### YOUR INSTRUCTIONS
Below are records; count how many of their lines contain the string "Jugend", and give only that number.
---- DATA PROVIDED
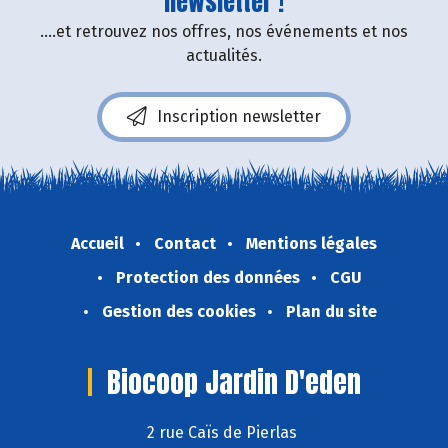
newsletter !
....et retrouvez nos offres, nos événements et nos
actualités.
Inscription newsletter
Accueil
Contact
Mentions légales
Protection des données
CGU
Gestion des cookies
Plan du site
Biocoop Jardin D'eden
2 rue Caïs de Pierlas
--------
---- DATA PROVIDED
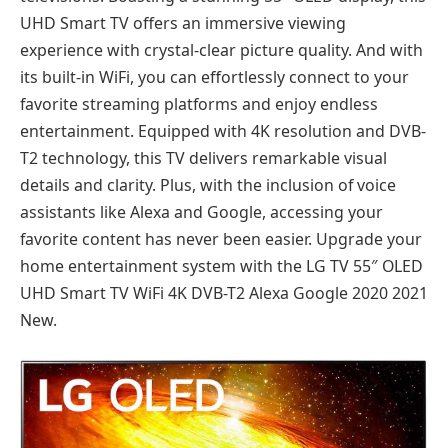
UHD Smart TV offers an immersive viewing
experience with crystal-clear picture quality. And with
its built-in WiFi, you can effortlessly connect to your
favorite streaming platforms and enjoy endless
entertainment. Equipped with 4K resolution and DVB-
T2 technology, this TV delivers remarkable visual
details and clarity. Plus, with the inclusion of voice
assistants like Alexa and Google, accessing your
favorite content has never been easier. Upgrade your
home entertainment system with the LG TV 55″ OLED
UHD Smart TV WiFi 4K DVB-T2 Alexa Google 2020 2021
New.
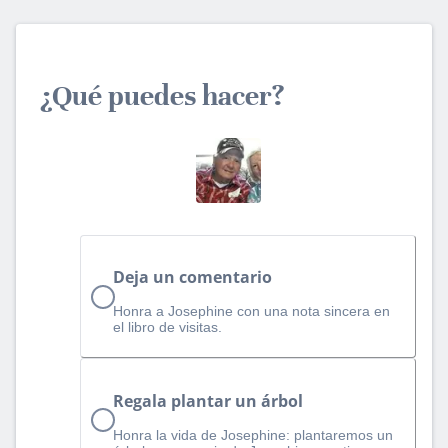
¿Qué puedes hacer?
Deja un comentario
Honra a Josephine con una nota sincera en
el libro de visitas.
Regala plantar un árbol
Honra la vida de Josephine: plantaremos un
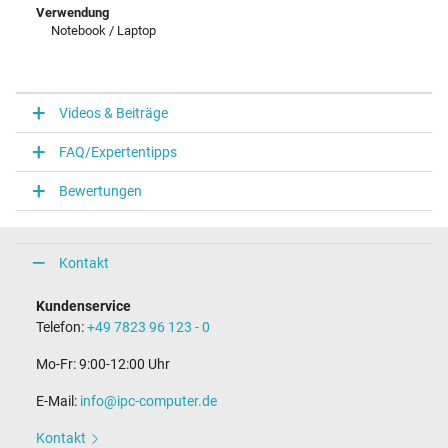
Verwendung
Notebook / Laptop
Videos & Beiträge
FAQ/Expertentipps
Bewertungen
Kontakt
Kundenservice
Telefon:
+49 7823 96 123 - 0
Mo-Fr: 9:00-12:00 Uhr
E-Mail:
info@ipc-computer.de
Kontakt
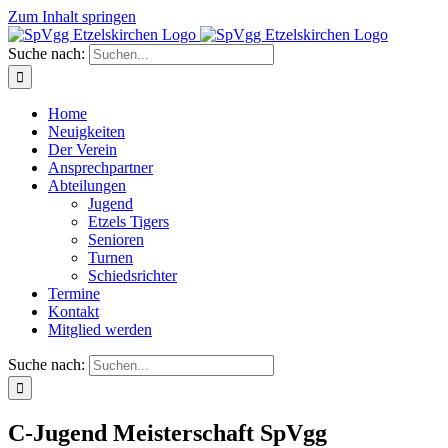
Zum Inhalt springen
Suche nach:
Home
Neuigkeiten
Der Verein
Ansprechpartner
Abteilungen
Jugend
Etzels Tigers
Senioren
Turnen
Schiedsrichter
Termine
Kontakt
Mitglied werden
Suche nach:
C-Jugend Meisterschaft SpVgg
--------
### TASK RESULT
2